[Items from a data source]
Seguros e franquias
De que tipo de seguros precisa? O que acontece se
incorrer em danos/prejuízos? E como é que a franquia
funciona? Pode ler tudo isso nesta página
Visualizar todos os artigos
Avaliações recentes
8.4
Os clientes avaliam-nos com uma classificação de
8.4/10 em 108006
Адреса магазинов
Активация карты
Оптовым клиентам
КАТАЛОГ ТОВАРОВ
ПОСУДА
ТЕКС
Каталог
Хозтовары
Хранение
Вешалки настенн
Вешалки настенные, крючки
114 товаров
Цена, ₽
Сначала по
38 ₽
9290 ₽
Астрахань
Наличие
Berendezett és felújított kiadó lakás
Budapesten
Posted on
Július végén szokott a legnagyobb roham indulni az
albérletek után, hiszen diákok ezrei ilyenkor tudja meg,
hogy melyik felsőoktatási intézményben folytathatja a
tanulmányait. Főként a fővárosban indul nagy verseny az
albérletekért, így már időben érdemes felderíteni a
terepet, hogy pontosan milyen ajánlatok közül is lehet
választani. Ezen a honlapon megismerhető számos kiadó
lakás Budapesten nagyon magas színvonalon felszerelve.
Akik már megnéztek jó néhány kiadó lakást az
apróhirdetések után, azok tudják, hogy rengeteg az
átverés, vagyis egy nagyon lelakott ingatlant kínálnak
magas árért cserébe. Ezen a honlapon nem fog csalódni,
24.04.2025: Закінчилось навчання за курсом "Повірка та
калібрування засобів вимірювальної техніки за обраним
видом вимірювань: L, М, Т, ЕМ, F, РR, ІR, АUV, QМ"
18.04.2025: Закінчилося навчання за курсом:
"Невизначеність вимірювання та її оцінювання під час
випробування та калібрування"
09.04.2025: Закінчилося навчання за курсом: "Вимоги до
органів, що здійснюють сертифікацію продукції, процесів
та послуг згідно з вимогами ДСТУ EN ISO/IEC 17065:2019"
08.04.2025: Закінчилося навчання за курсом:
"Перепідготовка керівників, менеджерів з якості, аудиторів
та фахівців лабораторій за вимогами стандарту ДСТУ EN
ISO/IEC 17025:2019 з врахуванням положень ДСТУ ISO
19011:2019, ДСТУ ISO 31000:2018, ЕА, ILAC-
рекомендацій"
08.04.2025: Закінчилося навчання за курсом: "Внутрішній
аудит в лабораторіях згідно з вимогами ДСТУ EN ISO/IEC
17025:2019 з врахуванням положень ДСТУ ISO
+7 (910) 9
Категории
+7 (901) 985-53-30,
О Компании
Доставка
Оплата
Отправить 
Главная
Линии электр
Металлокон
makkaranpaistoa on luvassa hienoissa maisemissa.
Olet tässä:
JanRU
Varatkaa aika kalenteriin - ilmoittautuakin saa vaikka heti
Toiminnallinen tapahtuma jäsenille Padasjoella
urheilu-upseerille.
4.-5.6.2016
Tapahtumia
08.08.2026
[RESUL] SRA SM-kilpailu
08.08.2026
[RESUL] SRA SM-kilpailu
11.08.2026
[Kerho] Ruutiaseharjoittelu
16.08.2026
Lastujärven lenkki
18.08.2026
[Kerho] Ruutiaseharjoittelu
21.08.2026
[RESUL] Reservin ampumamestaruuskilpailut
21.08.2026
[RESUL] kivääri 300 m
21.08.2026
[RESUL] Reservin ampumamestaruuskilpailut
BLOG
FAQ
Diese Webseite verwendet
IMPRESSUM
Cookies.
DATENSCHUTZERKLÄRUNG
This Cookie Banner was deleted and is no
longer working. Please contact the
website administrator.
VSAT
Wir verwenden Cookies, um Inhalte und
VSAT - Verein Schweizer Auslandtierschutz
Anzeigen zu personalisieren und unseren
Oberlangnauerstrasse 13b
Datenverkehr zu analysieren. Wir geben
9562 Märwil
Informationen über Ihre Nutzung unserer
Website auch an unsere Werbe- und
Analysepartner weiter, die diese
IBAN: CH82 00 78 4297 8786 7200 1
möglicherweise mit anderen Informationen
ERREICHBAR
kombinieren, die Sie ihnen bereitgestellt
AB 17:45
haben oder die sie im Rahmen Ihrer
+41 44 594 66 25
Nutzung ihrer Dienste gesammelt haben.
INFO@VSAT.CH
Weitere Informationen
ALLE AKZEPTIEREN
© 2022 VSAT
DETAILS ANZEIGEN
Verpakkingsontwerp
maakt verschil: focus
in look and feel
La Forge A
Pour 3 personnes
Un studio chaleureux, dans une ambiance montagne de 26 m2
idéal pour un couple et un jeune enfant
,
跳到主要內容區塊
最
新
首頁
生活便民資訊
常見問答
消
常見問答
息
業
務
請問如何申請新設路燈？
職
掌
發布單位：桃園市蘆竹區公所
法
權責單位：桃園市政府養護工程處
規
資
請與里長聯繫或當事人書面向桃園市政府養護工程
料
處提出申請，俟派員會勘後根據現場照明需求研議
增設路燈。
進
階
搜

Requirement
Could you write out all the data exactly as it is given?

Solution
Seguros e franquias
De que tipo de seguros precisa? O que acontece se
incorrer em danos/prejuízos? E como é que a franquia
funciona? Pode ler tudo isso nesta página
Visualizar todos os artigos
Avaliações recentes
8.4
Os clientes avaliam-nos com uma classificação de
8.4/10 em 108006
Адреса магазинов
Активация карты
Оптовым клиентам
КАТАЛОГ ТОВАРОВ
ПОСУДА
ТЕКС
Каталог
Хозтовары
Хранение
Вешалки настенн
Вешалки настенные, крючки
114 товаров
Цена, ₽
Сначала по
38 ₽
9290 ₽
Астрахань
Наличие
Berendezett és felújított kiadó lakás
Budapesten
Posted on
Július végén szokott a legnagyobb roham indulni az
albérletek után, hiszen diákok ezrei ilyenkor tudja meg,
hogy melyik felsőoktatási intézményben folytathatja a
tanulmányait. Főként a fővárosban indul nagy verseny az
albérletekért, így már időben érdemes felderíteni a
terepet, hogy pontosan milyen ajánlatok közül is lehet
választani. Ezen a honlapon megismerhető számos kiadó
lakás Budapesten nagyon magas színvonalon felszerelve.
Akik már megnéztek jó néhány kiadó lakást az
apróhirdetések után, azok tudják, hogy rengeteg az
átverés, vagyis egy nagyon lelakott ingatlant kínálnak
magas árért cserébe. Ezen a honlapon nem fog csalódni,
24.04.2025: Закінчилось навчання за курсом "Повірка та
калібрування засобів вимірювальної техніки за обраним
видом вимірювань: L, М, Т, ЕМ, F, РR, ІR, АUV, QМ"
18.04.2025: Закінчилося навчання за курсом:
"Невизначеність вимірювання та її оцінювання під час
випробування та калібрування"
09.04.2025: Закінчилося навчання за курсом: "Вимоги до
органів, що здійснюють сертифікацію продукції, процесів
та послуг згідно з вимогами ДСТУ EN ISO/IEC 17065:2019"
08.04.2025: Закінчилося навчання за курсом:
"Перепідготовка керівників, менеджерів з якості, аудиторів
та фахівців лабораторій за вимогами стандарту ДСТУ EN
ISO/IEC 17025:2019 з врахуванням положень ДСТУ ISO
19011:2019, ДСТУ ISO 31000:2018, ЕА, ILAC-
рекомендацій"
08.04.2025: Закінчилося навчання за курсом: "Внутрішній
аудит в лабораторіях згідно з вимогами ДСТУ EN ISO/IEC
17025:2019 з врахуванням положень ДСТУ ISO
+7 (910) 9
Категории
+7 (901) 985-53-30,
О Компании
Доставка
Оплата
Отправить 
Главная
Линии электр
Металлокон
makkaranpaistoa on luvassa hienoissa maisemissa.
Olet tässä:
JanRU
Varatkaa aika kalenteriin - ilmoittautuakin saa vaikka heti
Toiminnallinen tapahtuma jäsenille Padasjoella
urheilu-upseerille.
4.-5.6.2016
Tapahtumia
08.08.2026
[RESUL] SRA SM-kilpailu
08.08.2026
[RESUL] SRA SM-kilpailu
11.08.2026
[Kerho] Ruutiaseharjoittelu
16.08.2026
Lastujärven lenkki
18.08.2026
[Kerho] Ruutiaseharjoittelu
21.08.2026
[RESUL] Reservin ampumamestaruuskilpailut
21.08.2026
[RESUL] kivääri 300 m
21.08.2026
[RESUL] Reservin ampumamestaruuskilpailut
BLOG
FAQ
Diese Webseite verwendet
IMPRESSUM
Cookies.
DATENSCHUTZERKLÄRUNG
This Cookie Banner was deleted and is no
longer working. Please contact the
website administrator.
VSAT
Wir verwenden Cookies, um Inhalte und
VSAT - Verein Schweizer Auslandtierschutz
Anzeigen zu personalisieren und unseren
Oberlangnauerstrasse 13b
Datenverkehr zu analysieren. Wir geben
9562 Märwil
Informationen über Ihre Nutzung unserer
Website auch an unsere Werbe- und
Analysepartner weiter, die diese
IBAN: CH82 00 78 4297 8786 7200 1
möglicherweise mit anderen Informationen
ERREICHBAR
kombinieren, die Sie ihnen bereitgestellt
AB 17:45
haben oder die sie im Rahmen Ihrer
+41 44 594 66 25
Nutzung ihrer Dienste gesammelt haben.
INFO@VSAT.CH
Weitere Informationen
ALLE AKZEPTIEREN
© 2022 VSAT
DETAILS ANZEIGEN
Verpakkingsontwerp
maakt verschil: focus
in look and feel
La Forge A
Pour 3 personnes
Un studio chaleureux, dans une ambiance montagne de 26 m2
idéal pour un couple et un jeune enfant
,
跳到主要內容區塊
最
新
首頁
生活便民資訊
常見問答
消
常見問答
息
業
務
請問如何申請新設路燈？
職
掌
發布單位：桃園市蘆竹區公所
法
權責單位：桃園市政府養護工程處
規
資
請與里長聯繫或當事人書面向桃園市政府養護工程
料
處提出申請，俟派員會勘後根據現場照明需求研議
增設路燈。
進
階
搜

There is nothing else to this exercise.